Knuth–Morris–Pratt string match algorithm

Question

The Knuth–Morris–Pratt string search algorithm is described in the paper Fast Pattern Matching in Strings (SIAM J. Computing vol. 6 no. 2, June 1977). The initial step of the algorithm is to compute the next table, defined as follows:

The pattern-matching process will run efficiently if we have an auxiliary table that tells us exactly how far to slide the pattern, when we detect a mismatch at its jth character pattern[j]. Let next[j] be the character position in the pattern which should be checked next after such a mismatch, so that we are sliding the pattern j − next[j] places relative to the text.

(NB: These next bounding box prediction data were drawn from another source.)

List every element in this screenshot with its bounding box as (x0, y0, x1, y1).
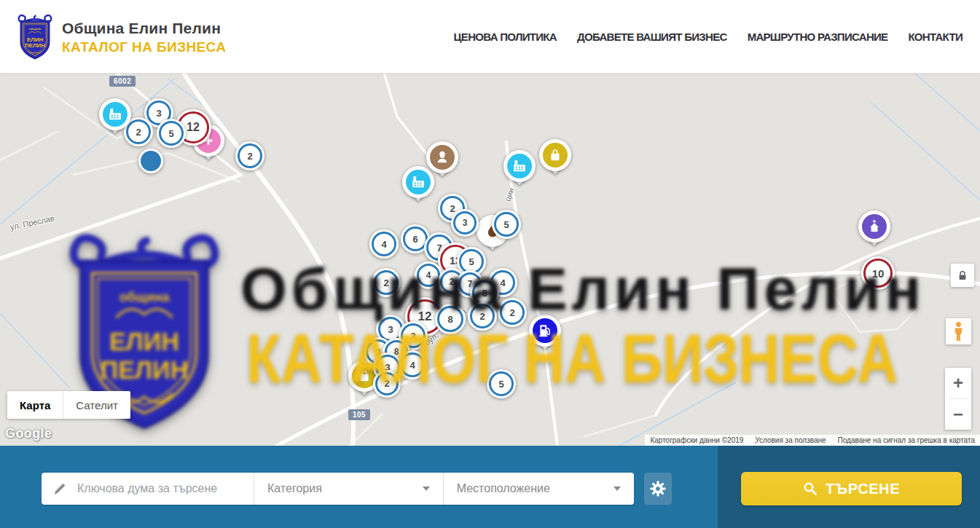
chevron-down-icon (423, 486, 430, 491)
road-number-chip: 105 (348, 409, 370, 420)
worker-icon (435, 150, 450, 165)
road-number-chip: 6002 (109, 76, 136, 87)
map-view-button[interactable]: Карта (7, 391, 63, 419)
advanced-settings-button[interactable] (644, 473, 672, 505)
cluster-marker[interactable]: 2 (498, 298, 527, 327)
svg-text:ЕЛИН: ЕЛИН (27, 36, 43, 43)
fuel-pump-icon (538, 323, 552, 338)
header: община ЕЛИН ПЕЛИН Община Елин Пелин КАТА… (0, 0, 980, 74)
cluster-marker[interactable]: 2 (372, 268, 401, 297)
main-nav: ЦЕНОВА ПОЛИТИКА ДОБАВЕТЕ ВАШИЯТ БИЗНЕС М… (454, 0, 963, 73)
cluster-marker[interactable]: 2 (468, 302, 497, 331)
brand-title: Община Елин Пелин (62, 20, 226, 37)
map-type-control: Карта Сателит (7, 391, 130, 419)
pin-marker-factory[interactable] (99, 98, 131, 130)
svg-text:ПЕЛИН: ПЕЛИН (25, 42, 45, 49)
factory-icon (108, 107, 122, 122)
factory-icon (411, 175, 426, 189)
nav-contacts[interactable]: КОНТАКТИ (908, 31, 963, 43)
pencil-icon (52, 482, 66, 496)
map-attribution: Картографски данни ©2019 Условия за полз… (645, 435, 980, 446)
cluster-marker[interactable]: 2 (373, 370, 401, 398)
google-logo[interactable]: Google (5, 426, 52, 441)
church-icon (867, 219, 882, 234)
brand-subtitle: КАТАЛОГ НА БИЗНЕСА (62, 39, 226, 55)
pin-marker-fuel[interactable] (529, 315, 561, 347)
category-value: Категория (267, 482, 322, 495)
keyword-section (42, 473, 254, 505)
municipal-emblem-icon: община ЕЛИН ПЕЛИН (16, 13, 54, 61)
nav-add-business[interactable]: ДОБАВЕТЕ ВАШИЯТ БИЗНЕС (577, 31, 727, 43)
attribution-copyright: Картографски данни ©2019 (650, 436, 743, 444)
svg-text:община: община (29, 27, 42, 31)
lock-icon (957, 270, 968, 281)
cluster-marker[interactable]: 8 (435, 304, 466, 334)
cluster-marker[interactable]: 10 (861, 256, 895, 290)
page: { "emblem": { "top": "община", "line1": … (0, 0, 980, 528)
location-select[interactable]: Местоположение (443, 473, 634, 505)
satellite-view-button[interactable]: Сателит (63, 391, 130, 419)
shopping-bag-icon (548, 148, 562, 162)
pin-marker-factory[interactable] (503, 150, 536, 182)
pegman-icon (953, 321, 964, 342)
cluster-marker[interactable]: 4 (369, 229, 399, 259)
map-canvas[interactable]: община ЕЛИН ПЕЛИН Община Елин Пелин КАТА… (0, 73, 980, 446)
pegman-control[interactable] (946, 318, 971, 344)
search-icon (803, 481, 818, 496)
cluster-marker[interactable] (138, 149, 163, 173)
gear-icon (650, 481, 666, 497)
zoom-control: + − (945, 368, 971, 430)
terms-link[interactable]: Условия за ползване (755, 436, 826, 444)
search-bar: Категория Местоположение (42, 473, 634, 505)
nav-pricing[interactable]: ЦЕНОВА ПОЛИТИКА (454, 31, 557, 43)
search-button-label: ТЪРСЕНЕ (826, 481, 900, 497)
fullscreen-lock-button[interactable] (951, 264, 974, 287)
cluster-marker[interactable]: 3 (451, 209, 479, 237)
pin-marker-worker[interactable] (426, 141, 458, 173)
pin-marker-church[interactable] (858, 210, 890, 243)
chevron-down-icon (614, 486, 621, 491)
factory-icon (512, 159, 527, 173)
report-error-link[interactable]: Подаване на сигнал за грешка в картата (838, 436, 975, 444)
keyword-input[interactable] (76, 481, 254, 496)
nav-route-schedule[interactable]: МАРШРУТНО РАЗПИСАНИЕ (748, 31, 888, 43)
pin-marker-bag[interactable] (539, 139, 571, 171)
cluster-marker[interactable]: 5 (492, 210, 521, 239)
cluster-marker[interactable]: 5 (487, 369, 516, 398)
cluster-marker[interactable]: 5 (157, 119, 186, 148)
brand-logo[interactable]: община ЕЛИН ПЕЛИН Община Елин Пелин КАТА… (16, 13, 226, 61)
search-button[interactable]: ТЪРСЕНЕ (741, 472, 962, 505)
zoom-out-button[interactable]: − (945, 399, 971, 430)
location-value: Местоположение (457, 482, 550, 495)
category-select[interactable]: Категория (254, 473, 443, 505)
search-panel: Категория Местоположение (0, 446, 980, 528)
cluster-marker[interactable]: 2 (235, 141, 264, 170)
zoom-in-button[interactable]: + (945, 368, 971, 398)
brand-text: Община Елин Пелин КАТАЛОГ НА БИЗНЕСА (62, 20, 226, 55)
cluster-marker[interactable]: 4 (398, 350, 427, 379)
shopping-bag-icon (357, 369, 372, 383)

The authors give the example of the pattern abcabcacab. If there is a mismatch at j=7:

abcabcacab
abcabca?

Then the pattern should be moved 3 places to the right and matching should continue with the 4th character of the pattern:

   abcabcacab
abcabca?

so next[7] = 4. In some cases we know we can skip the mismatched character entirely, for example if there is a mismatch at j=3:

abcabcacab
abc?

then the search should continue from the character after the mismatch:

    abcabcacab
abc?

These special cases are indicated by next[j] = −1.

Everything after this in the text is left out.